XML to CSV with REXML - I'm sure this should be easy

Ok, I'm taking a fairly simple xml file containing a series of events
and I want to convert it to csv - nothing new there.

However, some events have two or more dates listed and I'd like to
display each as individual lines. My ruby skills are fairly limited but
from googling around I can extract everything up to the dates, but I'm
banging my head against a wall to get any further...

Here's the XML:

<event id='1234'>

  <title>Event Title</title>

  <category>Event Category</category>

  <venue>

    <name>Venue Name</name>

    <address>

      <address1>1 Some Street</address1>

      <town>Some Town</town>

    </address>

  </venue>

  <performances>

    <performance date='2009-04-01 18:00:00' />

    <performance date='2009-04-03 18:00:00' />

  </performances>

</event>

This is my extraction code:

require 'rexml/document'
xml = REXML::Document.new(File.open("data.xml"))
csv_file = File.new("data.csv", "w")
xml.elements.each("//event") do |e|
    csv_file.puts e.attributes['id'] << "|" <<
            e.elements['title'].text << "|" <<
      e.elements['category'].text << "|" <<
      e.elements['venue/name'].text << "|" <<
      e.elements['venue/address/address1'].text << "|" <<
      e.elements['venue/address/town'].text
end

Which gives me:
1234|Event Title|Event Category|Venue Name|1 Some Street|Some Town

But what I really want is:
1234|Event Title|Event Category|Venue Name|1 Some Street|Some
Town>2009-04-01 18:00:00
1234|Event Title|Event Category|Venue Name|1 Some Street|Some
Town>2009-04-03 18:00:00

I'm sure this should be fairly simple but any help would be appreciated.
Cheers!

···

--
Posted via http://www.ruby-forum.com/.

Ok, I'm taking a fairly simple xml file containing a series of events
and I want to convert it to csv - nothing new there.

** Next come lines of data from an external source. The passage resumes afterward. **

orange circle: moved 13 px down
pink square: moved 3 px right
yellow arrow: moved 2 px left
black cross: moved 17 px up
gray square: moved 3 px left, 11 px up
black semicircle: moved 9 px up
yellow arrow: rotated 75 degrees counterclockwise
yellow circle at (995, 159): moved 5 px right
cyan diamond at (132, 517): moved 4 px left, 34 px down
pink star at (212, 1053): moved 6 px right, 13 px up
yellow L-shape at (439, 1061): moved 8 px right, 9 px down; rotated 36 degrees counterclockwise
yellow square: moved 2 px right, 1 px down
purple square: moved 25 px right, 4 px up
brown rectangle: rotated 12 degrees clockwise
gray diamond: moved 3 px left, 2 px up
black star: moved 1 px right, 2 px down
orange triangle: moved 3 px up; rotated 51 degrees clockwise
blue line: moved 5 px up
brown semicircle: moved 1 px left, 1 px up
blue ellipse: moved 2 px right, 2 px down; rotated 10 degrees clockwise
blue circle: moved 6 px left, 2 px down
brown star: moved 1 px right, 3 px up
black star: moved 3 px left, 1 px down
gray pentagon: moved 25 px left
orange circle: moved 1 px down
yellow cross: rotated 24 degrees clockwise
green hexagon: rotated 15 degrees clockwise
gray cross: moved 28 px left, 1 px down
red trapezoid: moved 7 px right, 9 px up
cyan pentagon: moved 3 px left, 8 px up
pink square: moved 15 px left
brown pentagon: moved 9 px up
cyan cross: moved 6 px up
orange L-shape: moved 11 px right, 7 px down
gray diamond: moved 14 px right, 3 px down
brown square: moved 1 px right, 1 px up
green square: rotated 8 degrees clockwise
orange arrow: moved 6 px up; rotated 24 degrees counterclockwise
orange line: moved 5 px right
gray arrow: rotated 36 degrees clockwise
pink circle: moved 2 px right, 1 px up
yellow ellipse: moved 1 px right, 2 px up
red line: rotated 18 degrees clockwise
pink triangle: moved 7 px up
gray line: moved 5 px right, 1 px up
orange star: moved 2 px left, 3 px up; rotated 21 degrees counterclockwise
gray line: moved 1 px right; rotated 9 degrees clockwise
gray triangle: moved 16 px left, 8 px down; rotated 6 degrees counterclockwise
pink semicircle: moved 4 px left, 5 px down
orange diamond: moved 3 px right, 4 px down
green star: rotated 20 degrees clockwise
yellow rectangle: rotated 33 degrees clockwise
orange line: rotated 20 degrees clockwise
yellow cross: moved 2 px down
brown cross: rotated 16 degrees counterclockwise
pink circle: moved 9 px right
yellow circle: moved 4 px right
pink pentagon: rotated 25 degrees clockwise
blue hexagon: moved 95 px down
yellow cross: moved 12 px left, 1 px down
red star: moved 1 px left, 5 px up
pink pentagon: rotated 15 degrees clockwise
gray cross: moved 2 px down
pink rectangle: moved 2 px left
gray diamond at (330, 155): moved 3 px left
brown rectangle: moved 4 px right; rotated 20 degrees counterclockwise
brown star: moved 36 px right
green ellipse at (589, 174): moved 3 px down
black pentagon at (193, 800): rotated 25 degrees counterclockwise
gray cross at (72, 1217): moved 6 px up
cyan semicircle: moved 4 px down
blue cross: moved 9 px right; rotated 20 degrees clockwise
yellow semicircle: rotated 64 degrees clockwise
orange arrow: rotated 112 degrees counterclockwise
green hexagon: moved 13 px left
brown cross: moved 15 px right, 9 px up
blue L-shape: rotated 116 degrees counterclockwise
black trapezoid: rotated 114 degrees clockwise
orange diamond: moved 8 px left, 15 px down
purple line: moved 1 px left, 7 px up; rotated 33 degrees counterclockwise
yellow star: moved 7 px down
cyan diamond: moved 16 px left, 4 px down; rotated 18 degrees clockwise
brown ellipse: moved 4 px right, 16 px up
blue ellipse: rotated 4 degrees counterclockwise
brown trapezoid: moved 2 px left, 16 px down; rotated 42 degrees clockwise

However, some events have two or more dates listed and I'd like to
display each as individual lines. My ruby skills are fairly limited but
from googling around I can extract everything up to the dates, but I'm
banging my head against a wall to get any further...

Here's the XML:

<event id='1234'>

  <title>Event Title</title>

  <category>Event Category</category>

  <venue>

    <name>Venue Name</name>

    <address>

      <address1>1 Some Street</address1>

      <town>Some Town</town>

    </address>

  </venue>

  <performances>

    <performance date='2009-04-01 18:00:00' />

    <performance date='2009-04-03 18:00:00' />

  </performances>

</event>

This is my extraction code:

require 'rexml/document'
xml = REXML::Document.new(File.open("data.xml"))
csv_file = File.new("data.csv", "w")
xml.elements.each("//event") do |e|
    csv_file.puts e.attributes['id'] << "|" <<
            e.elements['title'].text << "|" <<
      e.elements['category'].text << "|" <<
      e.elements['venue/name'].text << "|" <<
      e.elements['venue/address/address1'].text << "|" <<
      e.elements['venue/address/town'].text

Here you need to iterate through all the "performance" elements _below the current event_ and concatenate the individual performance's date with what you have built so far.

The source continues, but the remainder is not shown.